Let $$x \in E$$, $$U$$ be a neighbourhood of $$x$$ and let $$n \in \mathbb N$$. Then there exist $$i_1 \lt \dots \lt i_n$$ such that $$x \in I_{i_k} \subset U$$ for each $$k \in \{1, \dots,n\}$$.

Let’s prove it. As $$U$$ is supposed to be open, one can find $$m \in \mathbb N$$ large enough in order to have $$(x-2^{-m-1},x+2^{-m-1}) \subset U$$. Then $$x$$ belongs to one of the open intervals $$I_{i_1}$$ of $$O_{m+1}$$. For that $$i_1$$ we have $$I_{i_1} \subset U$$ as the length of $$I_{i_1}$$ is at most equal to $$2^{-(m+1)}$$. The prove can then be completed by induction.

### Defining the function $$f$$

Each open interval $$I_n$$ of $$I$$ can be written $$I_n=(p_n,q_n)$$ with $$p_n \lt q_n$$. For $$n \in \mathbb N$$ we denote $$f_n=f_{p_n,q_n}$$ and set $$f=\sum_{n=1}^\infty f_n$$. For all $$x \in \mathbb R$$ and $$n \in \mathbb N$$ we have $0 \le f_n(x) \le \pi (q_n-p_n) = \pi \mu(I_n),$ where $$\mu$$ denotes Lebesgue measure.
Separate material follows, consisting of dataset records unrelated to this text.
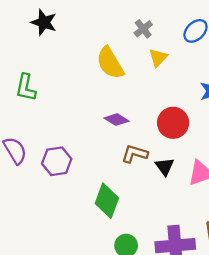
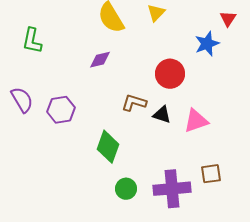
purple diamond: (116, 120) -> (100, 60), moved, turned -45
black triangle: (165, 167) -> (162, 115), turned -36

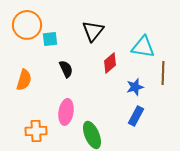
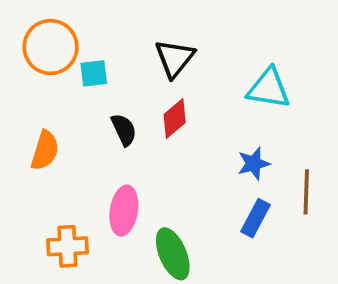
red diamond: (110, 63) -> (175, 118), moved
brown line: (163, 73) -> (306, 192), moved

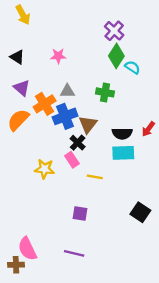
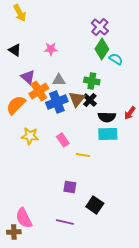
purple triangle: (22, 88) -> (28, 77), moved
brown triangle: (88, 124) -> (77, 99), moved
black cross: (78, 143) -> (90, 100), moved
yellow star: (45, 169) -> (30, 136), moved
black square: (140, 212) -> (95, 205), moved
By hypothesis, the series of positive numbers $$\sum \mu(I_n)$$ converges (and its sum is less than one). Therefore the series of positive functions $$\sum f_n$$ converges uniformly. Also $$f$$ is continuous and strictly increasing as the $$f_n$$ are all continuous and strictly increasing.

Let $$x \in E$$. We show that $$f$$ is not differentiable at $$x$$. According to previous paragraph, for all $$m \in \mathbb N$$ we can chose a sequence $$i_1 \lt \dots \lt i_m$$ such that $$x \in I_{i_k}$$ and $$I_{i_k} \subset (x -1/m,x+1/m)$$ for each $$k \in \{1, \dots, m\}$$. As $$I_{i_1} \cap \dots \cap I_{i_m}$$ is an open subset containing $$x$$, we can pick up $$y_m \in I_{i_1} \cap \dots \cap I_{i_m}$$ distinct of $$x$$. Then $\frac{f(y_m)-f(x)}{y_m-x} \ge \sum_{k=1}^m \frac{f_{i_k}(y_m)-f_{i_k}(x)}{y_m-x} \ge \sum_{k=1}^m 1 = m,$ according to the first paragraph. The sequence $$(y_m)$$ converges to $$x$$ and $\lim\limits_{n \to \infty} \frac{f(y_m)-f(x)}{y_m-x} = \infty.$ This proves that $$f$$ is not differentiable at $$x$$.